Marcus Samuelsson and Derek Fleming were set to bring Harlem sensation Red Rooster to Overtown when the pandemic closed down restaurant dining rooms in Miami. Almost immediately, the restaurant's chef, Tristen Epps, and team started making meals for people who lost their jobs during the pandemic. That's indicative of the spirit of this restaurant, which is alive with history and soul. Sitting directly in the footprint of the Clyde Killens Pool Hall, the restaurant stands on the shoulders of legends like Count Basie, Duke Ellington, and Ella Fitzgerald. Their auras are present in the memorabilia on the walls and in the air. Chef Epps prepares food that speaks to Caribbean, Southern, and African roots with dishes like fire-roasted Wagyu oxtail ($105 to share) and shrimp and grits. The food is satisfying, the cocktails are potent, but the sum of the experience is more than its parts. Part history lesson, part glimpse into the future, Red Rooster stands on the precipice of the Overtown that once was and what it's poised to reclaim as Miami's Black cultural hub.

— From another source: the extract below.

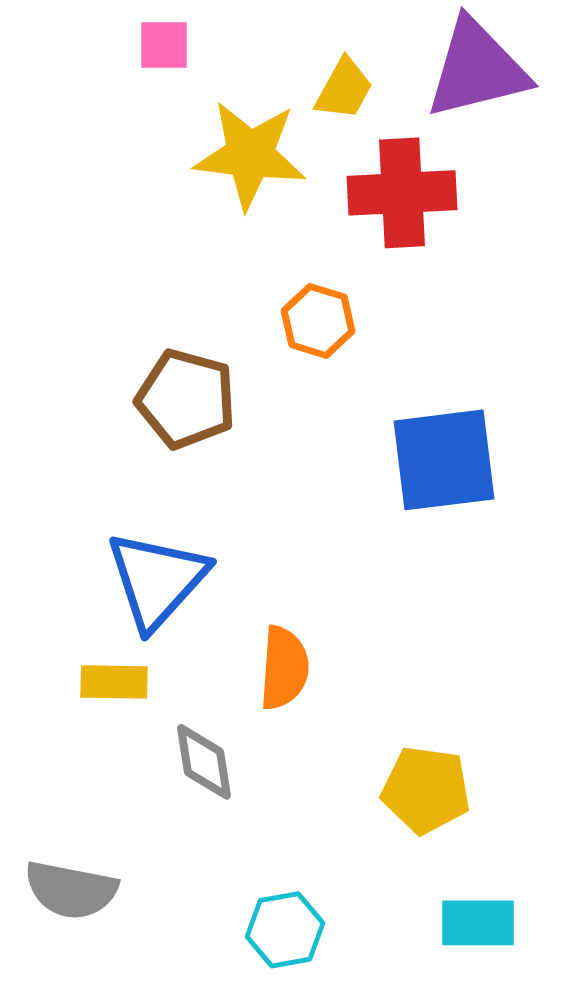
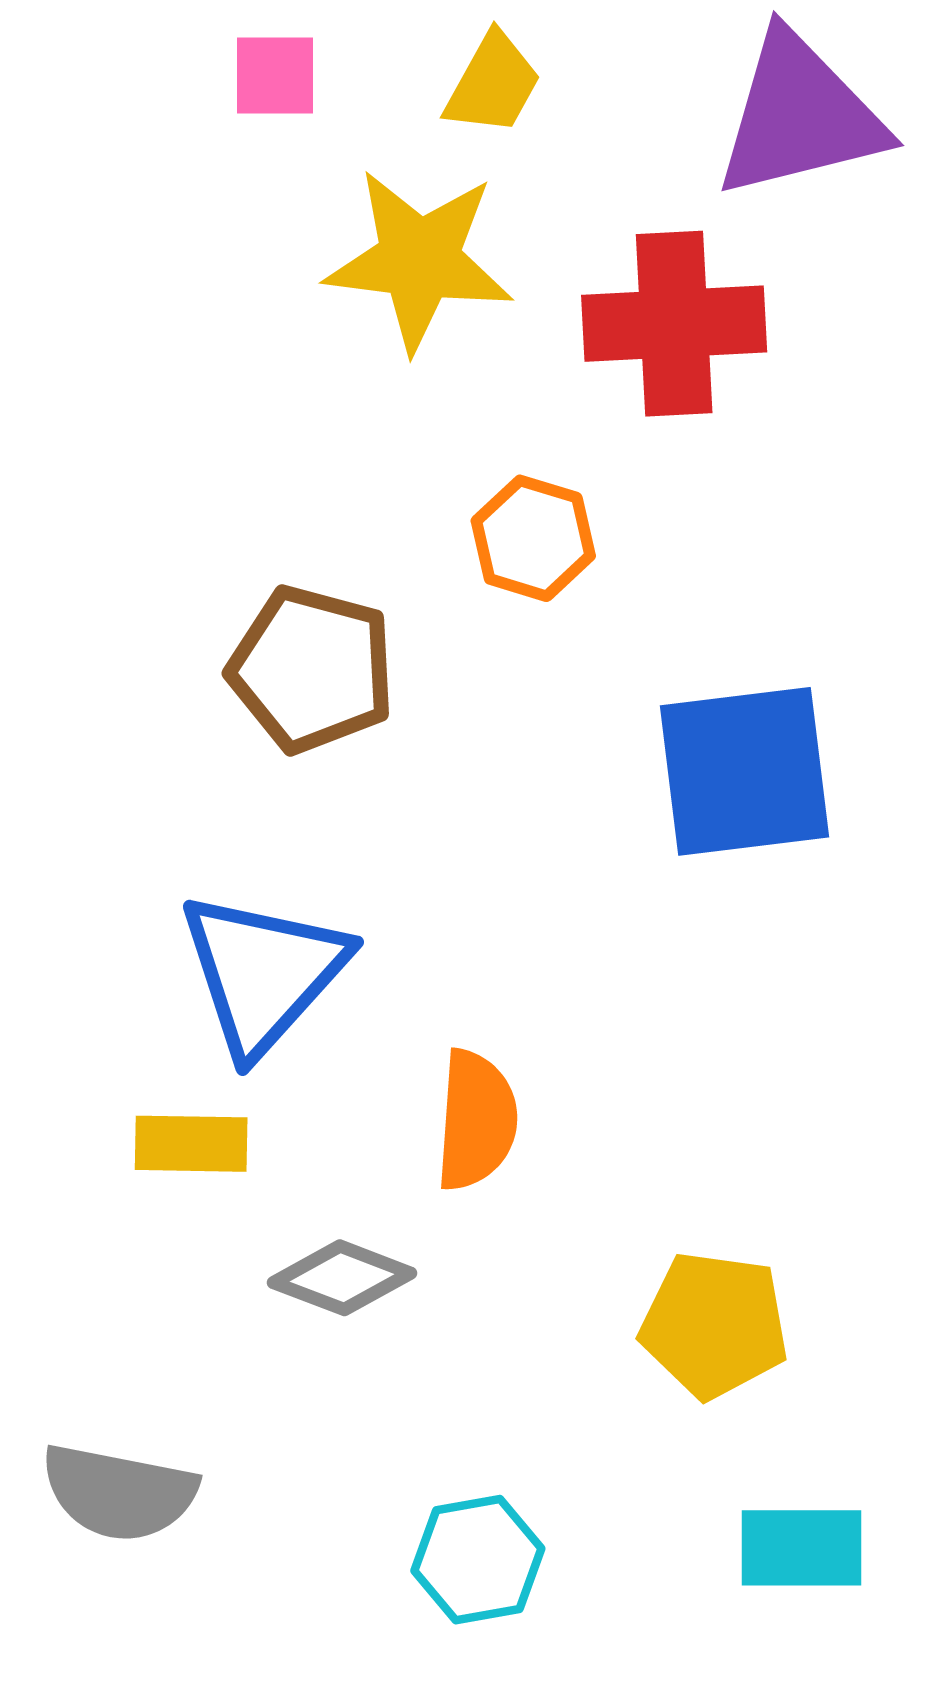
yellow trapezoid: (344, 89) -> (493, 84), moved
gray diamond: (204, 762) -> (342, 1278), turned -60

When South Florida restaurateur and Wilton Wings founder Gary Bouvier discovered that the unique space at 1818 East Sunrise Boulevard — the former home of Canyon restaurant beside the Gateway Cinema — was available, he didn't hesitate to pounce. Today, much of the intimate interior remains the same, from the dimly lit ambiance and amber-hued walls to the window-backdrop banquettes and eight-seat bar. What has changed is the focus, with an upscale, European-minded menu created by executive chef/partner Gastón Campaña. Before arriving in South Florida to work at Valentino Cucina and StripSteak by Michael Mina, Campaña traversed the globe, cooking his way across Argentina, Spain, Thailand, and Germany. His travels earned him a wealth of experience, as well as a Michelin star; Gastrothèque will showcase his talents with dishes featuring high-end cuts of beef, pork, and lamb alongside seafood and handmade pasta. While some will rotate seasonally and specials will change weekly, several of Campaña's greatest hits will be permanent fixtures. The Spanish-style octopus is a beautiful plate, with crispy-charred tentacles atop a cloud of whipped potato purée accented with chorizo aioli and studded with dehydrated Kalamata olives. And Campaña's Bolognese is a tangled marvel of handmade fettuccine smothered in a hearty Marsala-spiked sauce that combines long-braised veal, pork, and beef. The icing on this cake might be the fresh-baked, oversized sticky bun the chef recommends for dessert.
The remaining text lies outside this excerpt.